As companies increasingly adopt and expand unmanned aircraft systems (UAS) technology to their systems, leaders are tasked with the daunting balancing act of staying abreast of new developments and changing regulatory requirements while simultaneously focusing on deliverables and investment returns.
Speaking on "what's new and what's next" for connected drones, James Pierce, supervisor of UAS Operations for Ameren, said many of his company's learnings revolve around existing infrastructure.
"We have a lot of plans to put up antennas on our existing towers, and we'll do some things on some existing infrastructure," he said, adding that "issues with towers" have become a concern.

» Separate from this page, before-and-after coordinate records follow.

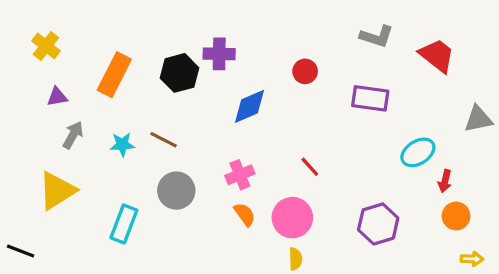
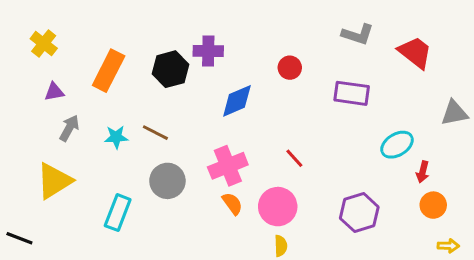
pink cross: (240, 175) -> (228, 166), size x1.4

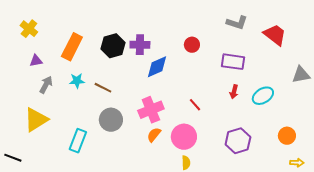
purple cross: (208, 51) -> (140, 45), moved
cyan star: (116, 137) -> (77, 81), moved
red arrow: (423, 172) -> (234, 92), moved
orange semicircle: (232, 204) -> (154, 135), turned -105

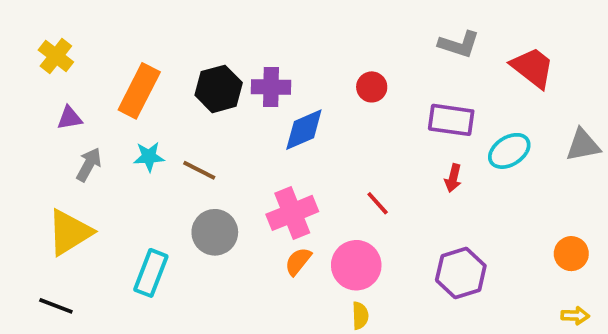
cyan ellipse: (263, 96) -> (509, 151), moved
orange circle: (287, 136) -> (571, 254), moved
black line: (13, 158) -> (56, 306), moved

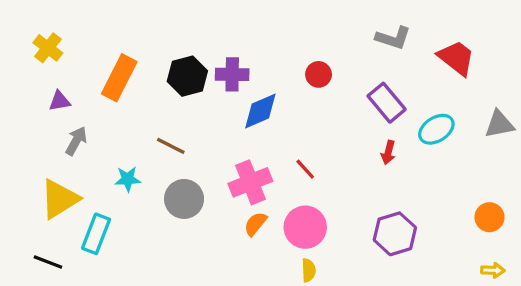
purple rectangle: (451, 120) -> (387, 103), turned 42
cyan star: (149, 157) -> (128, 179), moved
red line: (378, 203) -> (305, 169), moved
cyan rectangle: (151, 273) -> (96, 234), moved

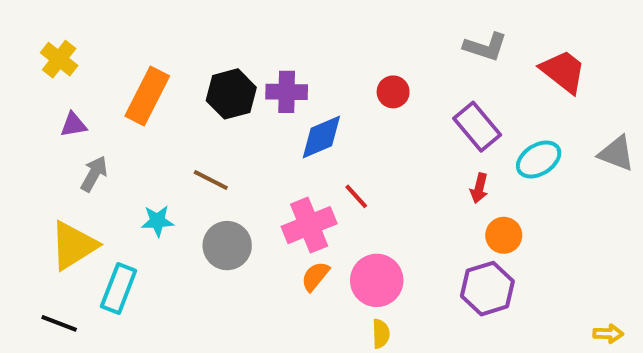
gray triangle: (499, 124) -> (616, 153), turned 32
red line: (305, 169) -> (356, 196), moved
orange circle: (490, 217) -> (504, 235), moved

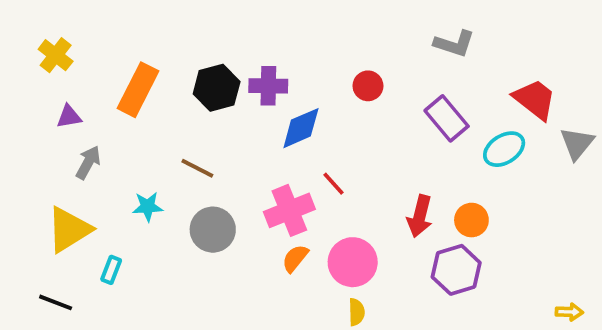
red trapezoid: (563, 71) -> (535, 99), moved
gray triangle: (616, 153) -> (577, 143), turned 48
red arrow: (479, 188) -> (420, 216), moved, size x1.5
cyan rectangle: (119, 289) -> (111, 270), size x0.6

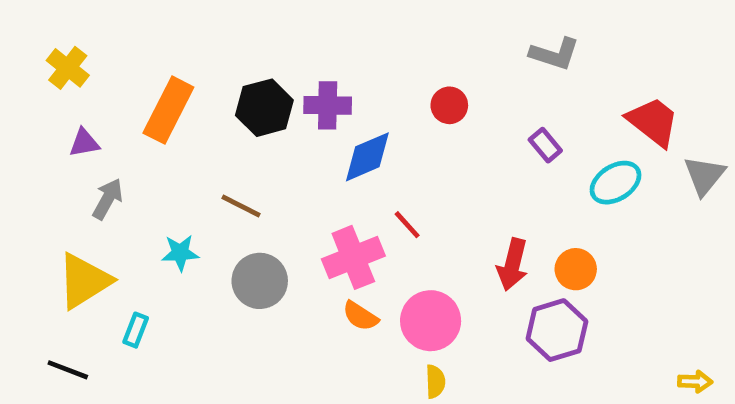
purple rectangle: (447, 118) -> (545, 145), size x0.6
orange semicircle: (295, 258) -> (360, 316), turned -96

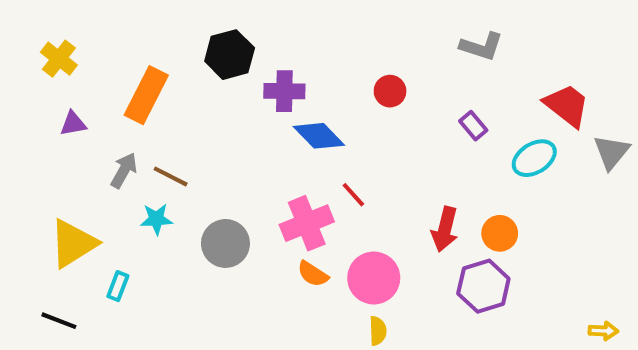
black hexagon: (264, 108) -> (230, 55), moved
blue diamond: (367, 157) -> (319, 136), turned 69
gray arrow: (108, 199) -> (124, 170), moved
brown line: (241, 206) -> (171, 176), moved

"We own parts of towers, but we can't put things on them," he said in a session at the Energy Drone & Robotics Summit held recently in The Woodlands, Texas.
"Towers are old," Pierce continued. "If you want to add something to them, you end up dealing with restructuring. That means sometimes you have to rebuild the towers. And that's costly -- hundreds of thousands of dollars in some cases."
Pierce said Ameren had to turn to other solutions besides using existing microwave towers, including installing antennas onto the company's transmission towers and structures.
Additionally, Pierce addressed UAS platforms themselves.
"They can do the flights of thousands of miles for 10 hours or 24 hours, but they're still not there longevity-wise," he said. "These pieces of equipment are high maintenance and they need a lot of tweaking."
Pros and cons of connectivity
Harry Nuttall, director of System Air for Southern Co., observed that "getting into a connected world where the drone is connected to a network that can be ultimately controlled autonomously," thereby removing the human element, is advantageous.
"But you need the economics to make drone [technology] competitive with the traditional methodology that it competes against," he said. "We've got to get to that conversation. If it takes a team of two or three people to deploy a drone to do the same work that a single person can do with a bucket truck, that is not competitive."
Nuttall touted the efficiency of helicopter utilization. "That's the reality: Helicopters are more competitive than a drone today," he said. "I don't want to pour water on the conversation, but that's just the truth."
Larry Barnard, UAS coordinator for Chevron, said he envisions unmanned traffic management evolving and maturing in the next three to five years.
"We can petition the FAA for some sort of protection against overflight," he said. "Connected drones, I believe, will be part of that."
Barnard said he also believes these technologies "may force agencies to consider a different way to do waivers: 'How much data can I get as soon as we spin up?' versus a paper-based system where you go into some website and request something and you talk to them six months later. We can do better than that, and we probably will."
Barnard anticipates drone connectivity going beyond individual aerial Internet of Things centers.
"I see us enabling a lot of global computing and fixed IoT sensor networks," he said. "I would love to be able to go back and share with folks that we can reduce thousands of hours of repeat duties in manual tasks and replace some of that with some very low-latency, viable, low-power, integrated sensors to do some of those checks. This would free folks up to do important work or continue training. But only part of that has to do with unmanned aerial vehicles."